Una curiosità. Le trenette avvantaggiate con cui tanti ristoranti nominano il piatto di trenette al pesto con fagiolini e patate è un errore che grida vendetta al cospetto di Dio. Avvantaggiato, da noi, è tutto quello che si prepara con un’aggiunta di farina che oggi, benevolmente, potremmo definire “integrale”, ma un tempo era crusca, bella (mica tanto) e buona. Mangiare un piatto di trenette avvantaggiate significava avere lo stomaco pieno già alla terza forchettata, cosa che invece non capitava con le trenette bianche. Il che costituiva un bel “vantaggio”, allora come ora.

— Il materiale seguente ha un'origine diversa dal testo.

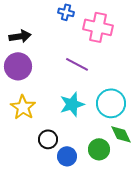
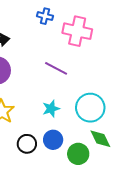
cyan star: (72, 104) -> (51, 109), size x0.7
blue circle: (67, 156) -> (53, 140), moved

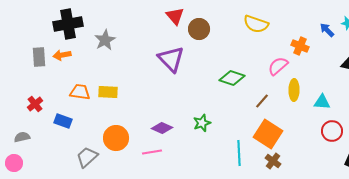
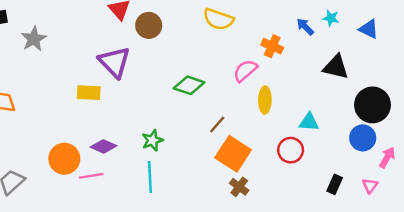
yellow rectangle: (108, 92) -> (89, 93), moved
brown line: (262, 101) -> (217, 124), moved
cyan triangle: (322, 102) -> (309, 122), moved
red circle: (332, 131) -> (291, 150), moved
orange circle: (116, 138) -> (64, 159), moved
cyan line: (239, 153) -> (150, 177), moved

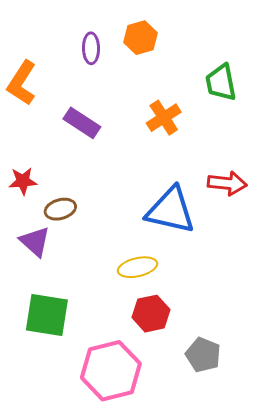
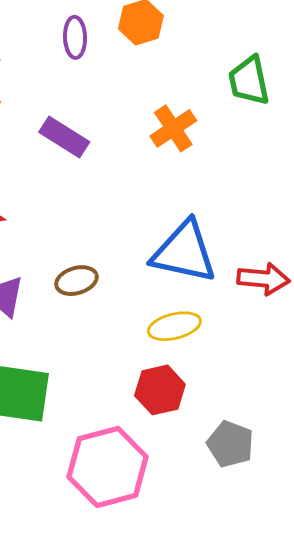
red arrow: (227, 183) -> (263, 279), moved
brown ellipse: (60, 209) -> (76, 281), moved
yellow ellipse: (138, 267) -> (174, 326), moved

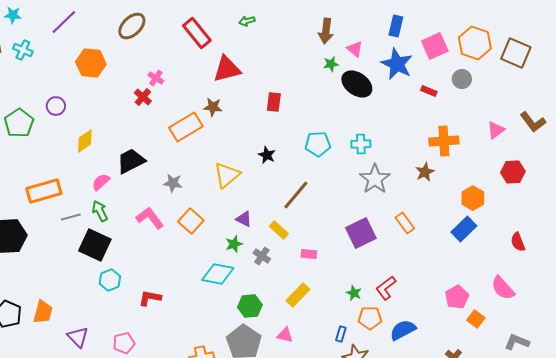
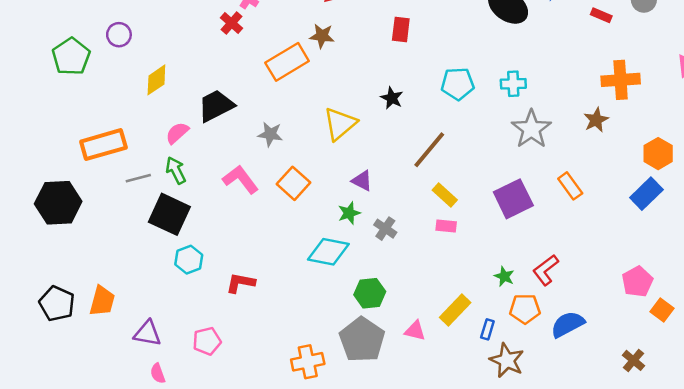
yellow rectangle: (279, 230) -> (445, 195), moved
yellow rectangle: (298, 295) -> (455, 310), moved
purple triangle: (78, 337) -> (147, 333), turned -35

Oggi il Pesto è la seconda salsa più venduta al mondo e questo, naturalmente, ci rallegra. Il sorriso sparisce, nel vedere che cosa viene spacciato per Pesto e che cosa viene condito con quello. Le noci sono ammesse, il prezzemolo è vietato, sugli anacardi scatta l’anatema. La tradizione aborre gli spaghetti : solo trenette, formato di pasta autoctono che poi ha cambiato nome in bavette e linguine. Ma provate a chiedere delle linguine al pesto a Genova e vedrete i camerieri armeggiare con Google translate. Altro piatto iconico sono gli gnocchi di patate e, a Recco e dintorni, le trofiette (anche quelle di farina di castagne, per i palati più fini). Le Trofie, in genovese, sono gli gnocchi, ricordatevelo. La pasta a cavatappi che mangiate nel Tigullio si chiama troffiette, con una o due f, non fa differenza. Fondamentale, la cucchiaiata di pesto a crudo nel minestrone, che diventa cosi “alla genovese” (per il resto del mondo. Per noi, è sempre “u minestrun”).  Per ricchi fighetti , si arriva all’abominio della cottura nelle lasagne al forno, dette alla Portofino perchè lì e solo lì potevano nascere, per tacer delle famigerate crespelle, icona della cucina Anni Ottanta. Sulla quale però si finisce sempre per capitolare, perchè, dogma o non dogma, noi Genovesi sappiamo resistere a tutto, tranne che al profumo di pesto. E diteci voi se ci sbagliamo….

Testo di Alessandra Gennaro

Immagini di Ilaria Talimani

2 Comments

  • Katia Zanghì

    11 Settembre 2017 at 10:22

    L’articolo che mi aspettavo di leggere, e anche di più.
    Grazie!

  • Redazione

    13 Settembre 2017 at 17:42

    Adoro.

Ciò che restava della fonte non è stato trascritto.